• _Your instructions_
Search the records for the string "screenshot" and return each line that has it.
------ Information provided ------
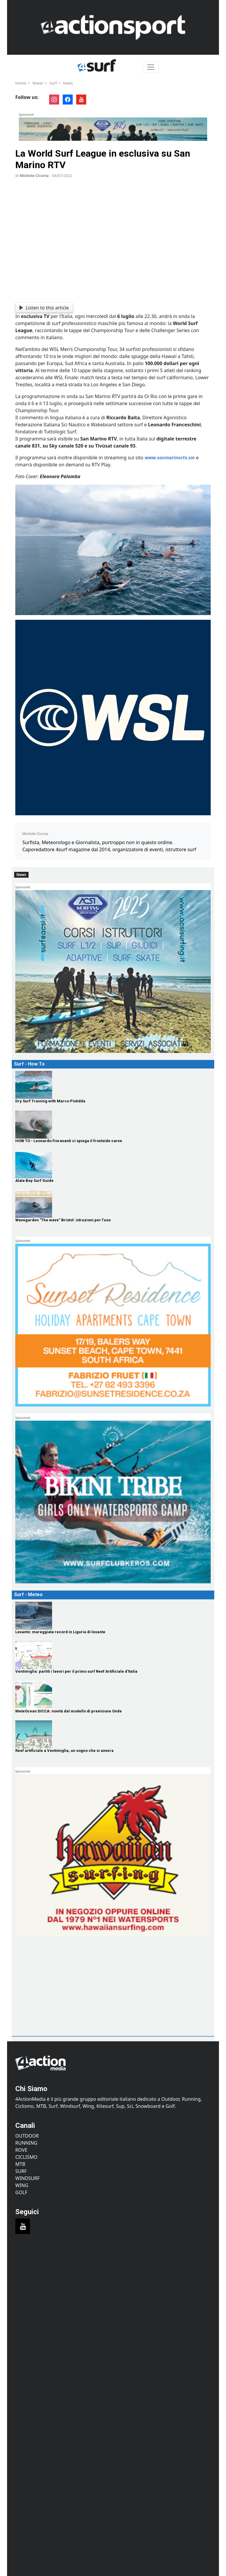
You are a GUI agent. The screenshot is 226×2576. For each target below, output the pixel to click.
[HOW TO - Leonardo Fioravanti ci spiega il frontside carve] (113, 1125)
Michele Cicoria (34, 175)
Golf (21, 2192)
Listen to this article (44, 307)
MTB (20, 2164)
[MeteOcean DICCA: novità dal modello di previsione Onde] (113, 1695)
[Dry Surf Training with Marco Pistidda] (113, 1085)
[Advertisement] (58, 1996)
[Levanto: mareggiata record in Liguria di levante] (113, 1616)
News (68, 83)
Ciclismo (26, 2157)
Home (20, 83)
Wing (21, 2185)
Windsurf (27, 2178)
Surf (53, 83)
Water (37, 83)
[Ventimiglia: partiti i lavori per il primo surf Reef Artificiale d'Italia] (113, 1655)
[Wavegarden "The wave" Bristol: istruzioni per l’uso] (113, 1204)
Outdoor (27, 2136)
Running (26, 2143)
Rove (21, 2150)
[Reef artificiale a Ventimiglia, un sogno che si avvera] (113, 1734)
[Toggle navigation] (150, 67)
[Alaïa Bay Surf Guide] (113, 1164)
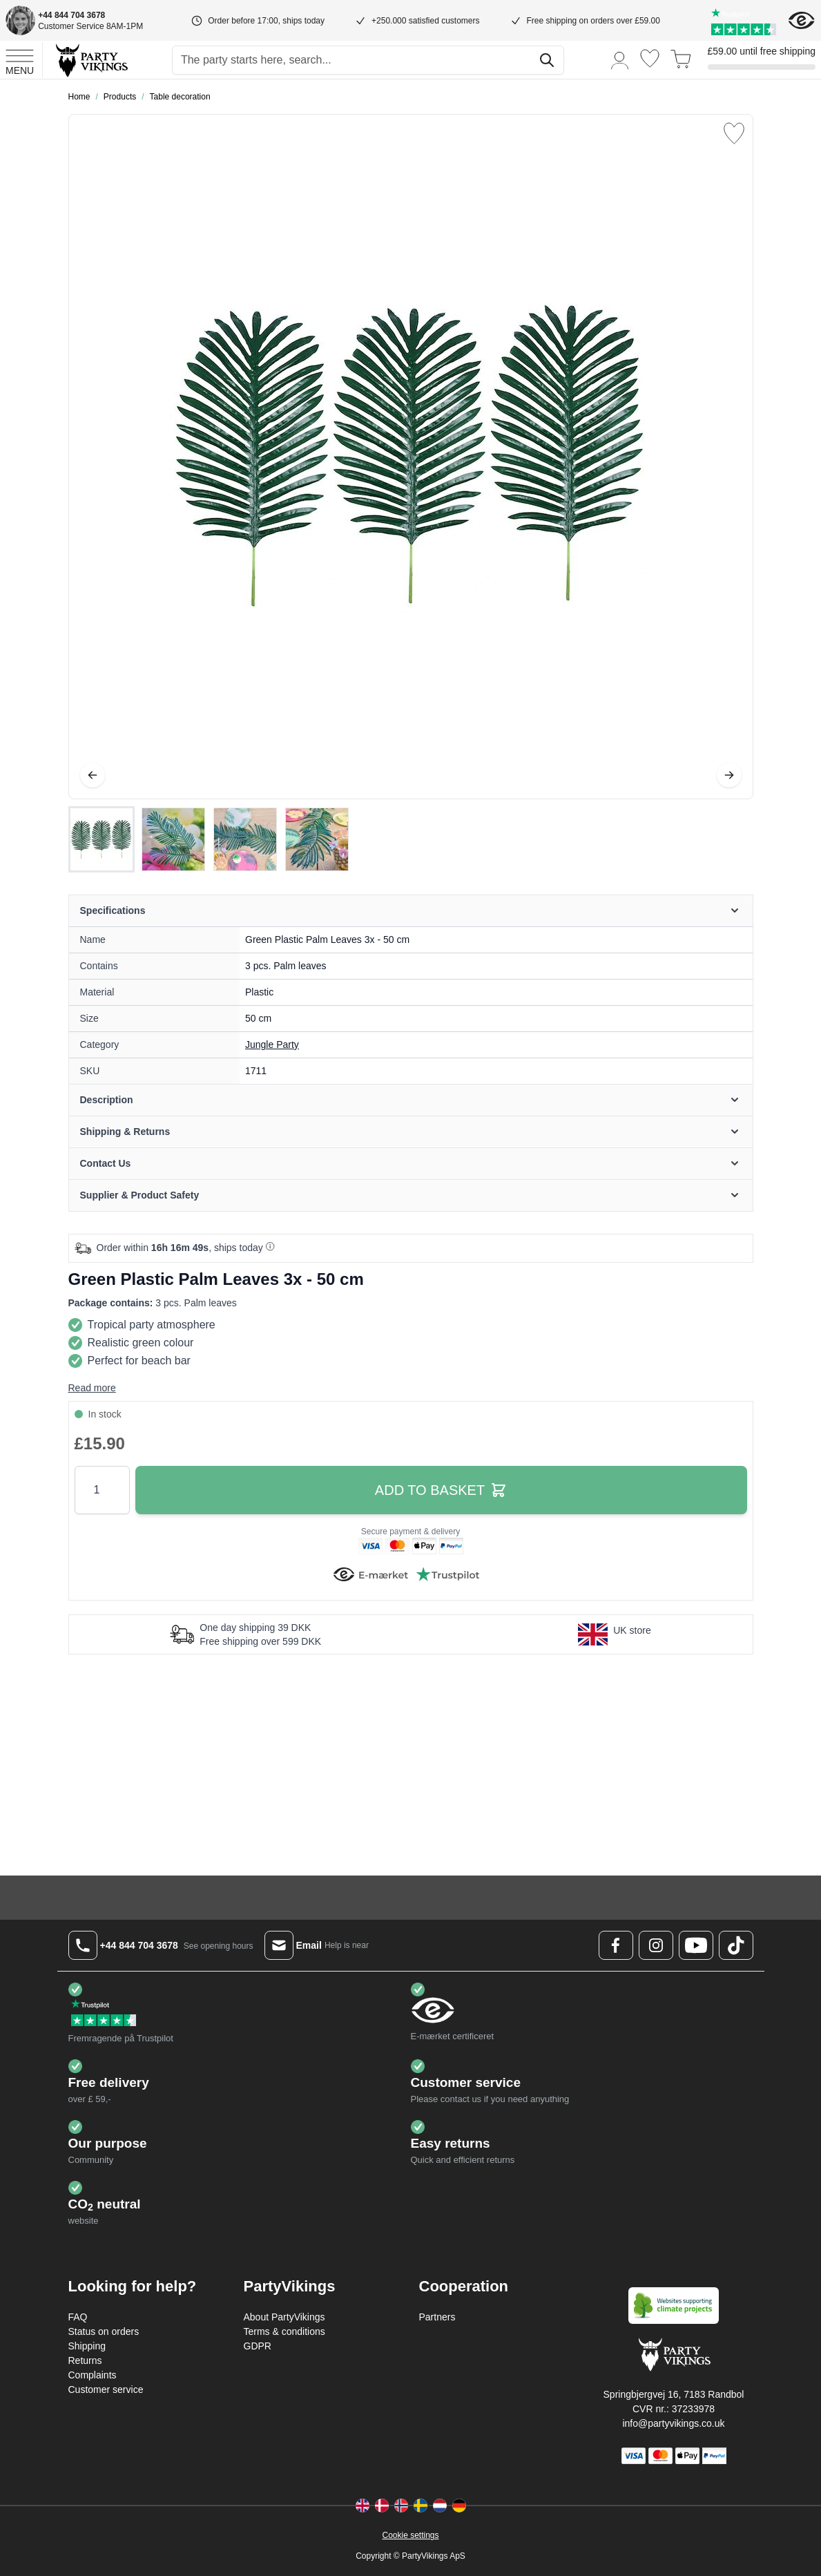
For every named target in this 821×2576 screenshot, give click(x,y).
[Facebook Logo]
------
• _Task output_
You are a GUI agent. The screenshot is 226×2576. For each target below, output the pixel to click.
For every named target in this 821×2576 screenshot, give click(x,y).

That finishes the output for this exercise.